While modeling ocean currents in the Caribbean Sea, researchers from the University of Liverpool found that something didn’t add up: their models kept revealing pressure oscillations across the basin that they couldn’t explain, results that stood out in stark contrast to what was originally expected.

To verify that this was indeed happening in the real world, the team employed historical water pressure and tide gauge records and found that these anomalous oscillations were indeed happening, producing an auditory effect not unlike that of a giant whistle, albeit one that is too low to be heard by the human ear.

“You have a current that flows east to west through the Caribbean Sea,” explains team lead Chris Hughes. “It’s very narrow and quite strong. Just like a narrow jet of air, it becomes unstable and creates eddies.” They dubbed the phenomenon the “Rossby Whistle”, after the Rossby waves propagating through the Caribbean that produce this effect. Rossby waves themselves are very shallow, long-term waves that are only an inch or two in height, but can be hundreds of miles across horizontally, and are an effect generated by the rotation of the planet. These waves, combined with the pressure at the sea bottom, produce the low-frequency sound in question.

"We can compare the ocean activity in the Caribbean Sea to that of a whistle," continues Hughes. "When you blow into a whistle, the jet of air becomes unstable and excites the resonant sound wave which fits into the whistle cavity. Because the whistle is open, the sound radiates out so you can hear it."

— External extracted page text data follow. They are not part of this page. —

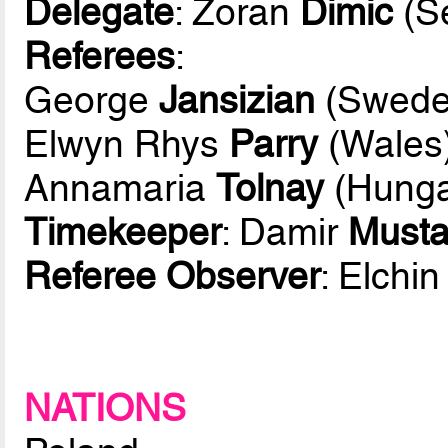
Delegate
: Zoran
Dimic
(Se
Referees
:
George
Jansizian
(Swede
Elwyn Rhys
Parry
(Wales
Annamaria
Tolnay
(Hunga
Timekeeper
: Damir
Must
Referee Observer
: Elchi
NATIONS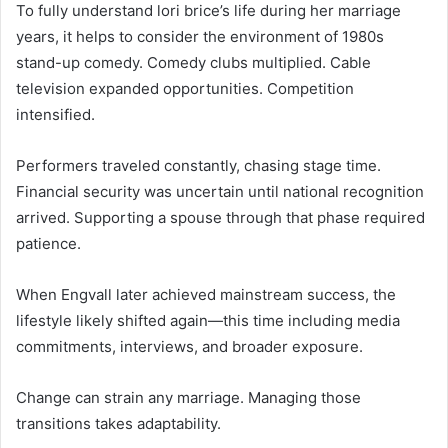
To fully understand lori brice’s life during her marriage
years, it helps to consider the environment of 1980s
stand-up comedy. Comedy clubs multiplied. Cable
television expanded opportunities. Competition
intensified.
Performers traveled constantly, chasing stage time.
Financial security was uncertain until national recognition
arrived. Supporting a spouse through that phase required
patience.
When Engvall later achieved mainstream success, the
lifestyle likely shifted again—this time including media
commitments, interviews, and broader exposure.
Change can strain any marriage. Managing those
transitions takes adaptability.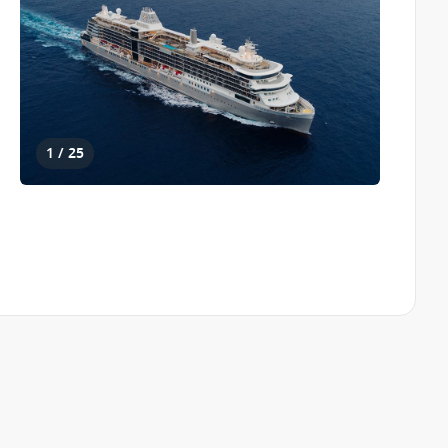
1 / 25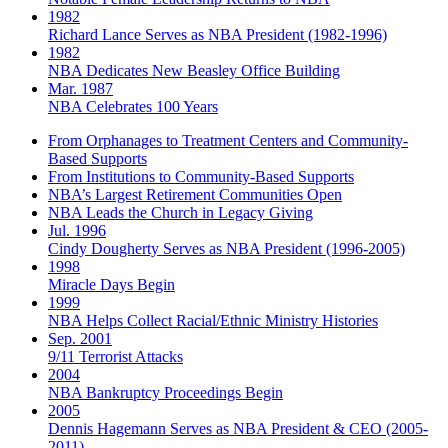
1982
Richard Lance Serves as NBA President (1982-1996)
1982
NBA Dedicates New Beasley Office Building
Mar. 1987
NBA Celebrates 100 Years
From Orphanages to Treatment Centers and Community-
Based Supports
From Institutions to Community-Based Supports
NBA’s Largest Retirement Communities Open
NBA Leads the Church in Legacy Giving
Jul. 1996
Cindy Dougherty Serves as NBA President (1996-2005)
1998
Miracle Days Begin
1999
NBA Helps Collect Racial/Ethnic Ministry Histories
Sep. 2001
9/11 Terrorist Attacks
2004
NBA Bankruptcy Proceedings Begin
2005
Dennis Hagemann Serves as NBA President & CEO (2005-
2011)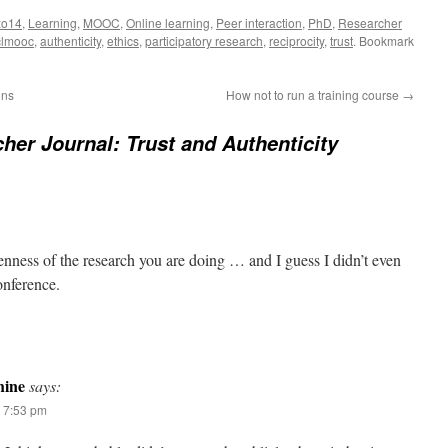
zo14
,
Learning
,
MOOC
,
Online learning
,
Peer interaction
,
PhD
,
Researcher
clmooc
,
authenticity
,
ethics
,
participatory research
,
reciprocity
,
trust
. Bookmark
ons
How not to run a training course
→
her Journal: Trust and Authenticity
enness of the research you are doing … and I guess I didn’t even
onference.
ine
says:
t 7:53 pm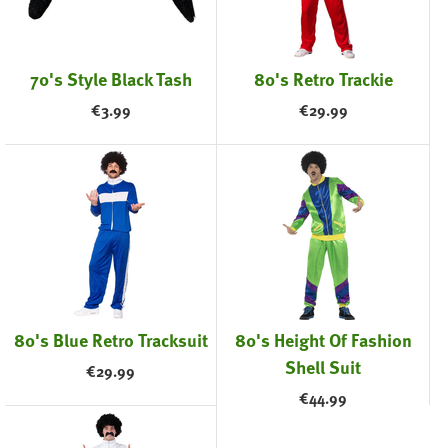
70's Style Black Tash
80's Retro Trackie
€
3.99
€
29.99
80's Blue Retro Tracksuit
80's Height Of Fashion
Shell Suit
€
29.99
€
44.99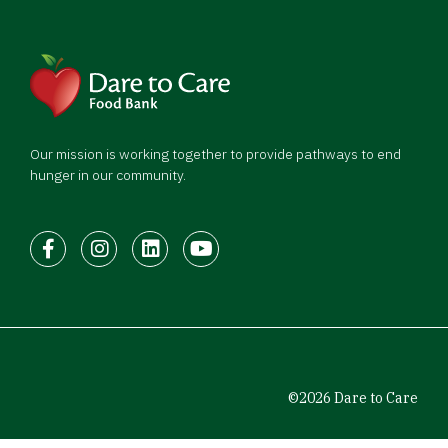
Our mission is working together to provide pathways to end
hunger in our community.
Facebook
Instagram
LinkedIn
Youtube
©2026 Dare to Care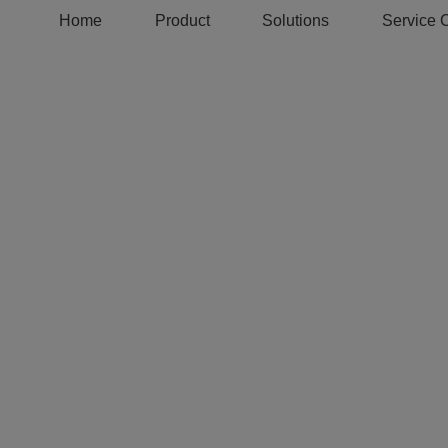
Home
Product
Solutions
Service 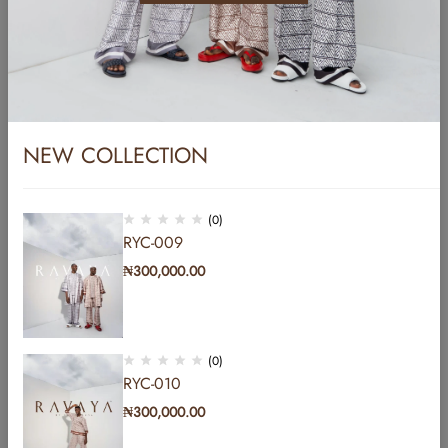
Name
*
Email
*
NEW COLLECTION
Website
(0)
RYC-009
₦
300,000.00
Save my name, email, and website in this browser for the next time I
comment.
(0)
Post Comment
RYC-010
₦
300,000.00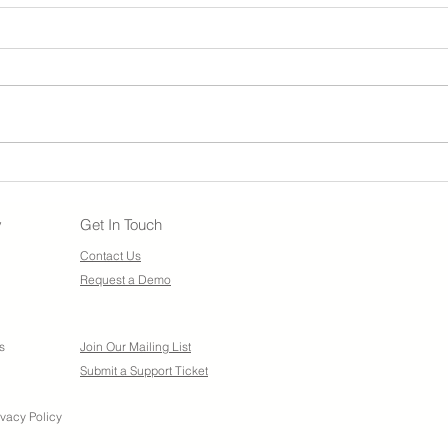
Nexs
Updates to NexsyisNow: Web
App Logo
y
Get In Touch
Contact Us
Request a Demo
s
Join Our Mailing List
Submit a Support Ticket
ivacy Policy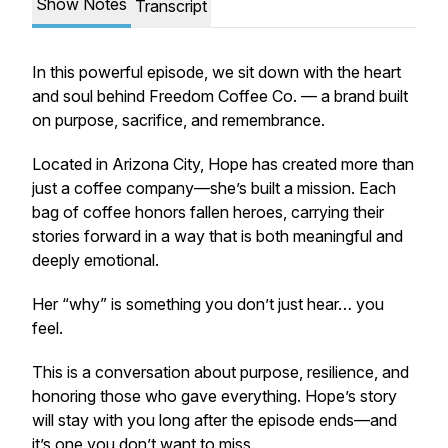
Show Notes
Transcript
In this powerful episode, we sit down with the heart
and soul behind Freedom Coffee Co. — a brand built
on purpose, sacrifice, and remembrance.
Located in Arizona City, Hope has created more than
just a coffee company—she’s built a mission. Each
bag of coffee honors fallen heroes, carrying their
stories forward in a way that is both meaningful and
deeply emotional.
Her “why” is something you don’t just hear… you
feel.
This is a conversation about purpose, resilience, and
honoring those who gave everything. Hope’s story
will stay with you long after the episode ends—and
it’s one you don’t want to miss.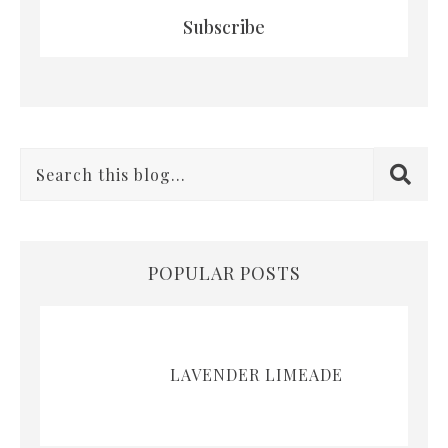
Subscribe
POPULAR POSTS
LAVENDER LIMEADE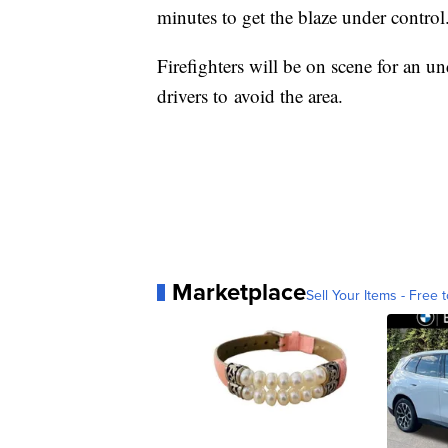
minutes to get the blaze under control. 
Firefighters will be on scene for an 
drivers to avoid the area.
Marketplace
Sell Your Items - Free t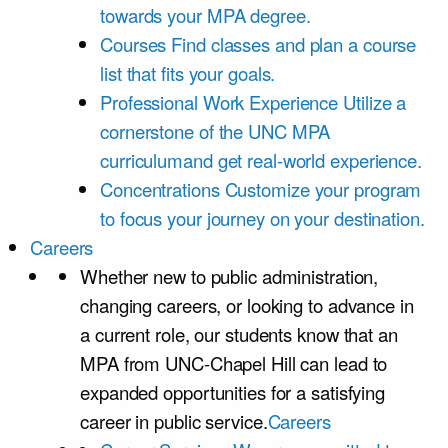
towards your MPA degree.
Courses
Find classes and plan a course
list that fits your goals.
Professional Work Experience
Utilize a
cornerstone of the UNC MPA
curriculumand get real-world experience.
Concentrations
Customize your program
to focus your journey on your destination.
Careers
Whether new to public administration,
changing careers, or looking to advance in
a current role, our students know that an
MPA from UNC-Chapel Hill can lead to
expanded opportunities for a satisfying
career in public service.
Careers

It takes these pressure waves 120 days to cross the Caribbean basin, and the tone that is produced is an A-flat, although it is 30 octaves below that of what a piano can produce. The waves can also be recorded from space, using the minute gravitational changes that they produce. Further study is planned for the Rossby Whistle, in the hopes that it might yield a new method of predicting coastal flooding patterns.